The Francis Crick Institute, London NW1 1AT, United Kingdom.
Computational Regulatory Genomics, MRC London Institute of Medical Sciences, London W12 0NN, United Kingdom.
Genome Res. 2018 May;28(5):676-688. doi: 10.1101/gr.231449.117. Epub 2018 Apr 4.

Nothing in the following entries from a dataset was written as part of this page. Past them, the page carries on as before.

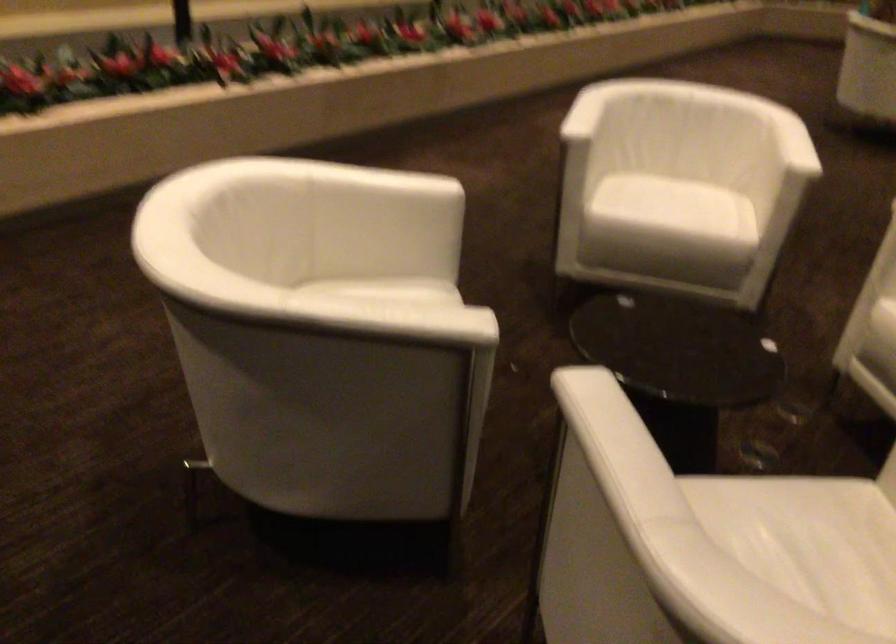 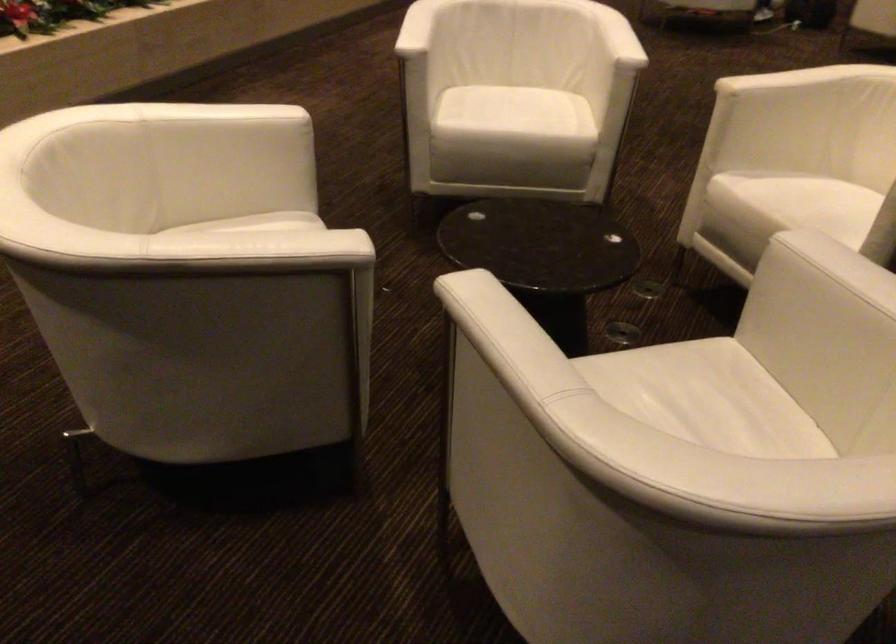 Question: How did the camera likely rotate?

Choices:
 (A) Left
 (B) Right
 (C) Up
 (D) Down

Answer: (B) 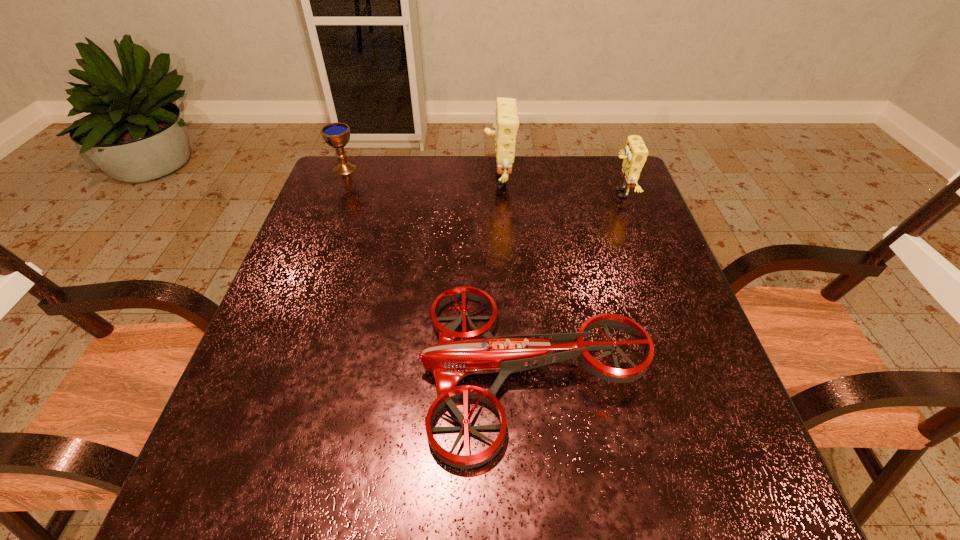 The width and height of the screenshot is (960, 540). Find the location of `free space between the tallest object and the second shortest object`. free space between the tallest object and the second shortest object is located at coordinates (421, 173).

The height and width of the screenshot is (540, 960). I want to click on vacant region between the rightmost object and the shortest object, so tap(576, 281).

Find the location of `vacant area that lies between the chalice and the nearest object`. vacant area that lies between the chalice and the nearest object is located at coordinates tap(439, 269).

Where is `free space between the left sponge and the leftmost object`? Image resolution: width=960 pixels, height=540 pixels. free space between the left sponge and the leftmost object is located at coordinates (421, 173).

Locate an element on the screen. The height and width of the screenshot is (540, 960). free space between the right sponge and the drone is located at coordinates (576, 281).

The image size is (960, 540). Identify the location of unoccupied area between the third shortest object and the second shortest object. (483, 181).

At what (x,y) coordinates should I click in order to perform the action: click on vacant space that's between the taller sponge and the rightmost object. Please return your answer as a coordinate pair (x, y). The width and height of the screenshot is (960, 540). Looking at the image, I should click on (560, 186).

Find the location of a particular element. Image resolution: width=960 pixels, height=540 pixels. free space between the rightmost object and the taller sponge is located at coordinates (560, 186).

Find the location of a particular element. object identified as the third closest to the nearest object is located at coordinates (337, 135).

Locate an element on the screen. the closest object relative to the third tallest object is located at coordinates (506, 124). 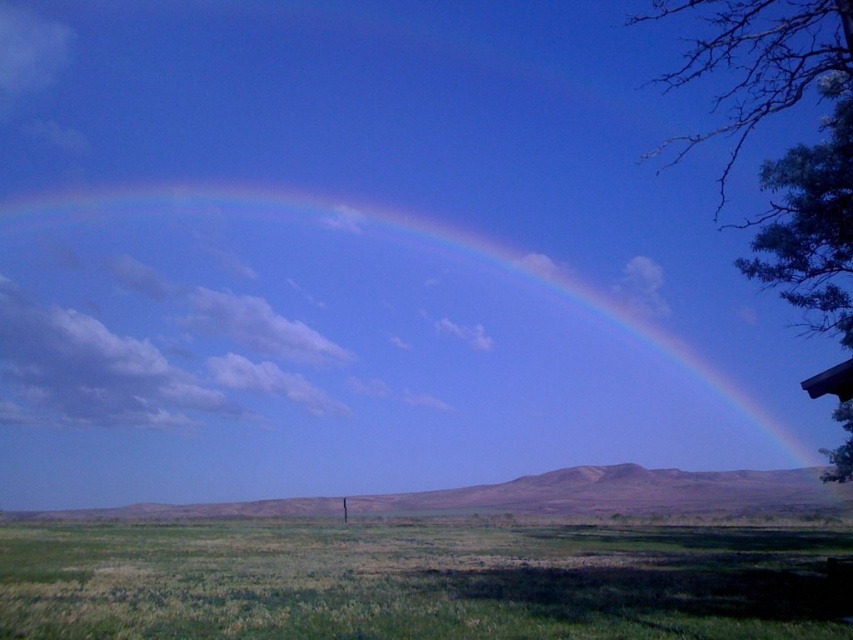 Question: Is rainbow at upper center behind green grassy field at lower center?

Choices:
 (A) yes
 (B) no

Answer: (A)

Question: Among these objects, which one is farthest from the camera?

Choices:
 (A) rainbow at upper center
 (B) green grassy field at lower center

Answer: (A)

Question: Can you confirm if rainbow at upper center is bigger than green grassy field at lower center?

Choices:
 (A) yes
 (B) no

Answer: (A)

Question: From the image, what is the correct spatial relationship of rainbow at upper center in relation to green grassy field at lower center?

Choices:
 (A) below
 (B) above

Answer: (B)

Question: Which of the following is the farthest from the observer?

Choices:
 (A) rainbow at upper center
 (B) green grassy field at lower center

Answer: (A) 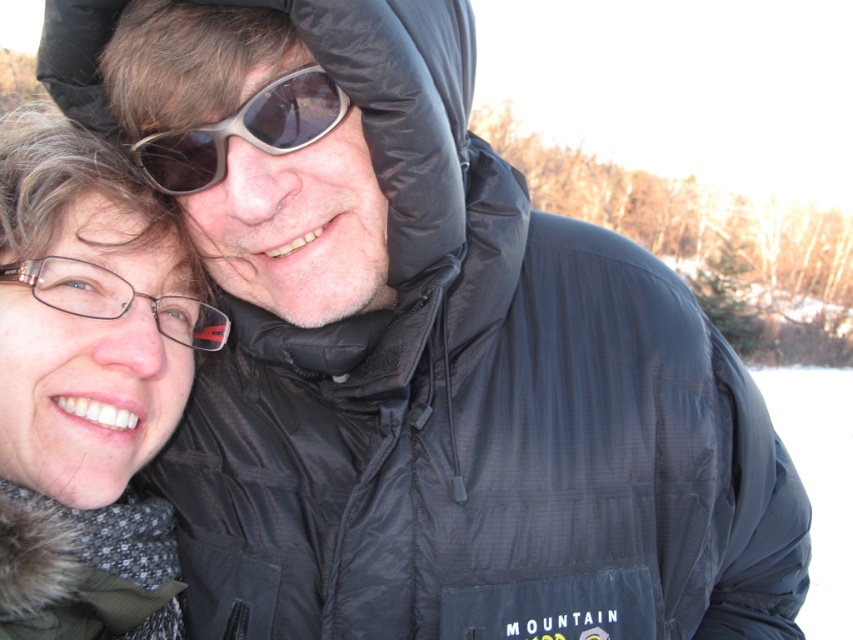 You are standing at point [222,125] and want to walk to point [207,326]. Which direction should you move relative to your current position?

You should move forward because point [207,326] is behind point [222,125], meaning it is in the direction you are facing.

You are standing in a snowy winter scene and see the matte black glasses at upper left. If your eyesight is normal, can you read the text on the logo of the person wearing the dark, puffy jacket with a hood on the right?

The matte black glasses at upper left and viewer are 35.40 inches apart, so the distance between you and the matte black glasses at upper left is 35.40 inches. Since the logo on the jacket is on the right individual who is further away than the glasses, the text on the logo may not be readable at that distance unless you have exceptional eyesight.

In the scene shown: You are an AI analyzing an image of two people in winter. The scene has a snowy background with two individuals. You need to determine the exact 2D coordinates of the matte black glasses at upper left. What are the coordinates?

The coordinates of the matte black glasses at upper left are at point [86,385]. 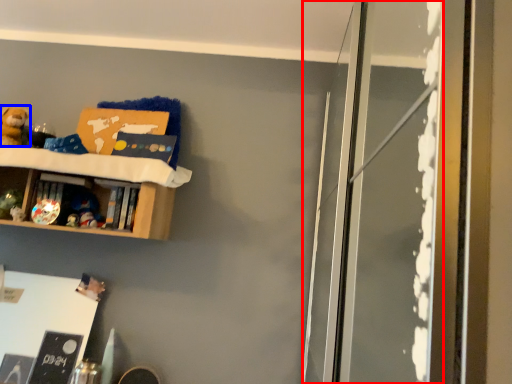 Question: Which of the following is the closest to the observer, screen door (highlighted by a red box) or toy (highlighted by a blue box)?

Choices:
 (A) screen door
 (B) toy

Answer: (A) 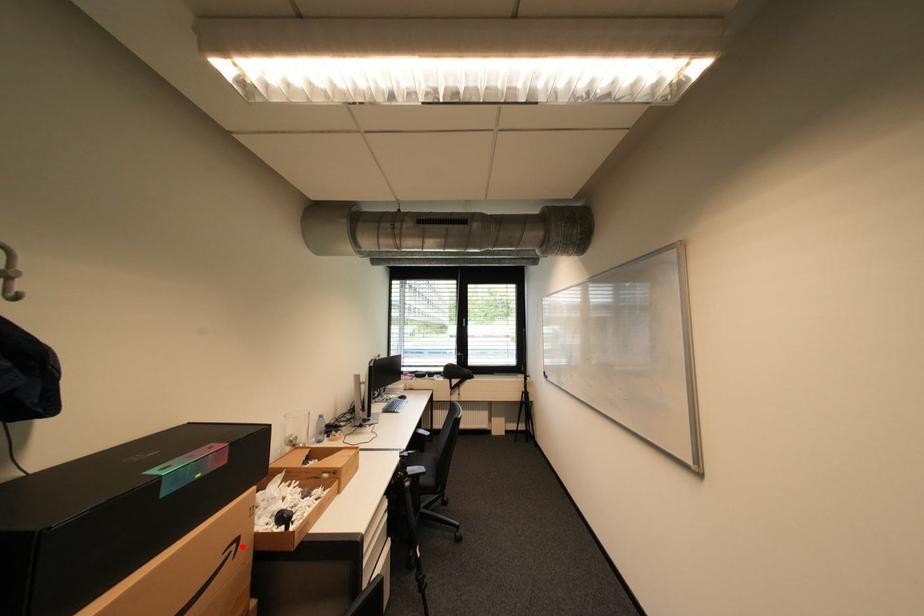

Understanding the molecular mechanisms and evolution of the gene regulatory system remains a major challenge in biology. Transcription start sites (TSSs) are especially interesting because they are central to initiating gene expression. Previous studies revealed widespread transcription initiation and fast turnover of TSSs in mammalian genomes. Yet, how new TSSs originate and how they evolve over time remain poorly understood. To address these questions, we analyzed ∼200,000 human TSSs by integrating evolutionary (inter- and intra-species) and functional genomic data, particularly focusing on evolutionarily young TSSs that emerged in the primate lineage. TSSs were grouped according to their evolutionary age using sequence alignment information as a proxy. Comparisons of young and old TSSs revealed that (1) new TSSs emerge through a combination of intrinsic factors, like the sequence properties of transposable elements and tandem repeats, and extrinsic factors such as their proximity to existing regulatory modules; (2) new TSSs undergo rapid evolution that reduces the inherent instability of repeat sequences associated with a high propensity of TSS emergence; and (3) once established, the transcriptional competence of surviving TSSs is gradually enhanced, with evolutionary changes subject to temporal (fewer regulatory changes in younger TSSs) and spatial constraints (fewer regulatory changes in more isolated TSSs). These findings advance our understanding of how regulatory innovations arise in the genome throughout evolution and highlight the genomic robustness and evolvability in these processes.
理解基因调控系统的分子机制和进化仍然是生物学中的一个主要挑战。转录起始位点(TSS)特别有趣,因为它们是启动基因表达的核心。以前的研究揭示了哺乳动物基因组中广泛的转录起始和 TSS 的快速周转。然而,新的 TSS 是如何产生的,以及它们随着时间的推移如何进化,仍然知之甚少。为了解决这些问题,我们通过整合进化(种间和种内)和功能基因组数据,特别是关注在灵长类动物谱系中出现的进化年轻的 TSS,分析了约 20 万个人类 TSS。TSS 根据其进化年龄使用序列比对信息作为代理进行分组。对年轻和年老 TSS 的比较表明:(1)新的 TSS 通过内在因素(如转座元件和串联重复序列的序列特性)和外在因素(如它们与现有调控模块的接近程度)的组合而出现;(2)新的 TSS 经历快速进化,降低了与 TSS 出现高倾向相关的重复序列的固有不稳定性;(3)一旦建立,幸存的 TSS 的转录能力逐渐增强,进化变化受时间(年轻 TSS 的调控变化较少)和空间限制(更孤立的 TSS 的调控变化较少)的影响。这些发现增进了我们对整个进化过程中基因组中调控创新是如何产生的理解,并强调了这些过程中基因组的稳健性和可进化性。